A Kernel-based Test of Independence for Cluster-correlated Data

Requirements

The CompQuadForm R package is required for the HSIC_cl() function. R packages used in the simulation section include MASS, reshape2 and ggplot2. All the packages are available on CRAN.

To install the CompQuadForm package (and other R packages), we can run the following command in R environment:

install.packages("CompQuadForm")

To source the HSIC_cl() function, we can run the following command:

source("R/HSIC_for_clustered_data.R")

Demo and instructions for use

Consider a set of exposure variables \(X\) and a set of outcome variables \(Y\), with a joint probability distribution \(P_{XY}\). Suppose a sample \(\{(X_j, Y_j) \}_{j=1}^n\) is drawn from \(P_{XY}\) with clustered correlation among the observations. Specifically, we assume that \((X_1, Y_1), \cdots, (X_n, Y_n)\) are identically distributed according to \(P_{XY}\), and the \(m\) clusters of fixed size \(d\): \[\begin{equation} \Big \{ \Big[ (X_{di-d+1}, Y_{di-d+1}), \cdots, (X_{di}, Y_{di}) \Big] \Big\}_{i=1}^m \end{equation}\] are independent from each other while having identical within-cluster correlation structure. We aim to evaluate the dependence between \(X\) and \(Y\) based on the sample \(\{(X_j, Y_j) \}_{j=1}^n\).
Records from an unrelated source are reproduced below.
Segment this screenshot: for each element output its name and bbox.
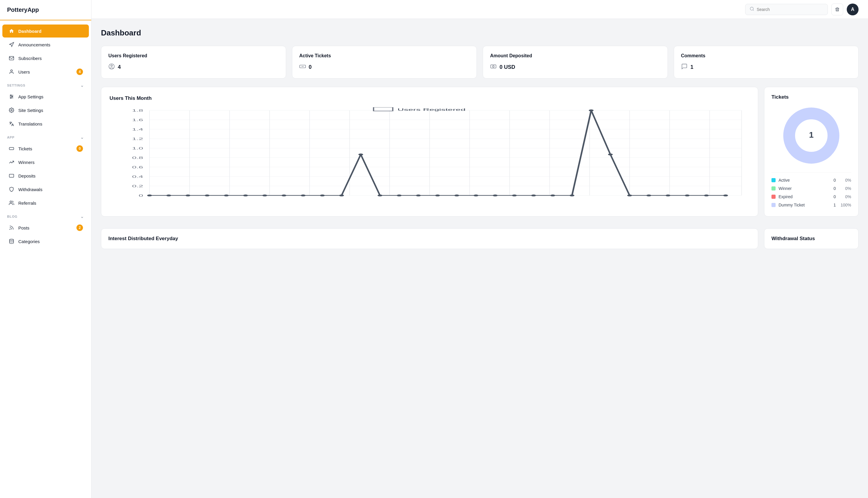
winner-label: Winner [778, 186, 791, 191]
svg-line-15 [753, 10, 754, 11]
sidebar-label-site-settings: Site Settings [18, 108, 43, 113]
dummy-dot [772, 203, 776, 207]
sidebar-label-withdrawals: Withdrawals [18, 187, 42, 192]
stat-card-users-registered: Users Registered 4 [101, 46, 286, 79]
svg-text:0.4: 0.4 [132, 175, 143, 179]
users-badge: 4 [77, 68, 83, 75]
chart-dot [263, 194, 267, 196]
donut-chart-container: 1 [772, 106, 851, 165]
page-title: Dashboard [101, 28, 858, 38]
sidebar-item-dashboard[interactable]: Dashboard [2, 25, 89, 38]
sidebar-item-site-settings[interactable]: Site Settings [2, 104, 89, 117]
svg-text:1.2: 1.2 [132, 137, 143, 141]
stats-grid: Users Registered 4 Active Tickets 0 [101, 46, 858, 79]
rss-icon [8, 224, 15, 231]
chart-dot [608, 154, 613, 155]
shield-icon [8, 186, 15, 193]
winner-pct: 0% [841, 186, 851, 191]
chart-dot [646, 194, 651, 196]
svg-point-17 [111, 65, 112, 67]
chart-dot [147, 194, 152, 196]
ticket-icon [8, 145, 15, 152]
settings-chevron-icon: ⌄ [80, 83, 84, 88]
expired-pct: 0% [841, 194, 851, 199]
stat-value-active-tickets: 0 [299, 63, 470, 71]
legend-container: Active 0 0% Winner [772, 172, 851, 209]
svg-text:Users Registered: Users Registered [398, 107, 466, 112]
main-area: A Dashboard Users Registered 4 Active Ti… [92, 0, 868, 498]
chart-dot [627, 194, 632, 196]
people-icon [8, 200, 15, 206]
sidebar-item-winners[interactable]: Winners [2, 156, 89, 169]
svg-point-6 [12, 96, 13, 97]
person-icon [8, 68, 15, 75]
legend-expired: Expired 0 0% [772, 193, 851, 201]
sidebar-label-dashboard: Dashboard [18, 29, 41, 34]
chart-dot [416, 194, 421, 196]
sidebar-label-winners: Winners [18, 160, 35, 165]
svg-point-11 [10, 201, 12, 202]
chart-dot [531, 194, 536, 196]
sidebar-item-users[interactable]: Users 4 [2, 65, 89, 78]
svg-point-7 [10, 97, 11, 99]
stat-card-comments: Comments 1 [674, 46, 859, 79]
chart-dot [185, 194, 190, 196]
sidebar-item-posts[interactable]: Posts 2 [2, 221, 89, 234]
stat-title-active-tickets: Active Tickets [299, 53, 470, 58]
tickets-panel-title: Tickets [772, 94, 851, 100]
svg-text:1.4: 1.4 [132, 128, 143, 131]
delete-button[interactable] [831, 3, 843, 15]
chart-dot [282, 194, 286, 196]
svg-point-5 [10, 95, 11, 96]
translate-icon [8, 120, 15, 127]
svg-point-13 [10, 239, 14, 241]
sidebar-label-subscribers: Subscribers [18, 56, 42, 61]
sidebar-item-deposits[interactable]: Deposits [2, 169, 89, 182]
chart-dot [685, 194, 690, 196]
stat-title-comments: Comments [681, 53, 852, 58]
legend-active: Active 0 0% [772, 176, 851, 184]
svg-point-14 [750, 7, 753, 10]
comment-icon [681, 63, 687, 71]
wallet-icon [8, 172, 15, 179]
sidebar-item-app-settings[interactable]: App Settings [2, 90, 89, 103]
stat-title-users-registered: Users Registered [108, 53, 279, 58]
search-box[interactable] [745, 4, 828, 15]
sidebar-item-categories[interactable]: Categories [2, 235, 89, 248]
svg-rect-19 [491, 65, 496, 68]
sidebar-item-translations[interactable]: Translations [2, 117, 89, 130]
sliders-icon [8, 93, 15, 100]
expired-dot [772, 195, 776, 199]
expired-count: 0 [830, 194, 836, 199]
svg-text:1: 1 [809, 130, 814, 140]
dummy-count: 1 [830, 202, 836, 207]
user-avatar[interactable]: A [847, 3, 858, 15]
svg-rect-9 [10, 147, 14, 150]
legend-winner: Winner 0 0% [772, 184, 851, 193]
dummy-label: Dummy Ticket [778, 202, 805, 207]
chart-dot [378, 194, 382, 196]
chart-dot [512, 194, 517, 196]
sidebar-item-announcements[interactable]: Announcements [2, 38, 89, 51]
stat-value-users-registered: 4 [108, 63, 279, 71]
sidebar-item-withdrawals[interactable]: Withdrawals [2, 183, 89, 196]
stat-value-comments: 1 [681, 63, 852, 71]
sidebar-label-referrals: Referrals [18, 200, 36, 206]
tickets-panel: Tickets 1 Active [764, 87, 858, 217]
sidebar-item-referrals[interactable]: Referrals [2, 196, 89, 209]
sidebar-item-tickets[interactable]: Tickets 0 [2, 142, 89, 155]
posts-badge: 2 [77, 224, 83, 231]
withdrawal-title: Withdrawal Status [772, 236, 851, 241]
chart-dot [704, 194, 709, 196]
chart-dot [166, 194, 171, 196]
person-circle-icon [108, 63, 115, 71]
sidebar-item-subscribers[interactable]: Subscribers [2, 52, 89, 65]
chart-dot [397, 194, 402, 196]
search-input[interactable] [757, 7, 824, 12]
sidebar-label-app-settings: App Settings [18, 94, 43, 99]
content-area: Dashboard Users Registered 4 Active Tick… [92, 19, 868, 498]
active-label: Active [778, 178, 790, 183]
line-chart-svg: 0 0.2 0.4 0.6 0.8 1.0 1.2 1.4 1.6 1.8 2.… [109, 107, 750, 202]
gear-icon [8, 107, 15, 114]
sidebar: PotteryApp Dashboard Announcements Subsc… [0, 0, 92, 498]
To demonstrate the usage of HSIC_cl, we simulate multivariate normal observations \(\{(X_j, Y_j) \}_{j=1}^n\) with clustered correlation, where \(X \in \mathbb{R}^{20}\) and \(Y \in \mathbb{R}^{20}\), according to Section 4.1.1 of our paper. Here we let the exposure \(X\) be independent from the outcome \(Y\).

library(MASS)
source("R/useful_functions.R")

## Baseline parameters
m <- 100 # number of clusters
d <- 3  # cluster size
n_expo <- 20  # number of exposure/outcome variables
rho_c <- 0.5  # parameter for AR(1) within-cluster correlation structure

## within-cluster covariance matrix, with AR(1) structure
cluster_cov_mt <- ar1_cor(d, rho_c)

## covariance matrix for exposure variables
expo_cov_mt <- matrix(0.5, n_expo, n_expo)  
diag(expo_cov_mt) <- 1

## covariance matrix for outcome variables
outcome_cov_mt <- matrix(0.5, n_expo, n_expo)  
diag(outcome_cov_mt) <- 1

## simulate MVN exposures
set.seed(41)
expo_list <- replicate(m, sim_mvn_in_cluster(5, n_expo, expo_cov_mt, cluster_cov_mt, d),
                         simplify = F)
expo_matrix <- do.call(rbind, expo_list)
  
## simulate MVN outcomes
outcome_list <- replicate(m, sim_mvn_in_cluster(0, n_expo, outcome_cov_mt, cluster_cov_mt, d),
                            simplify = F)
outcome_matrix <- do.call(rbind, outcome_list)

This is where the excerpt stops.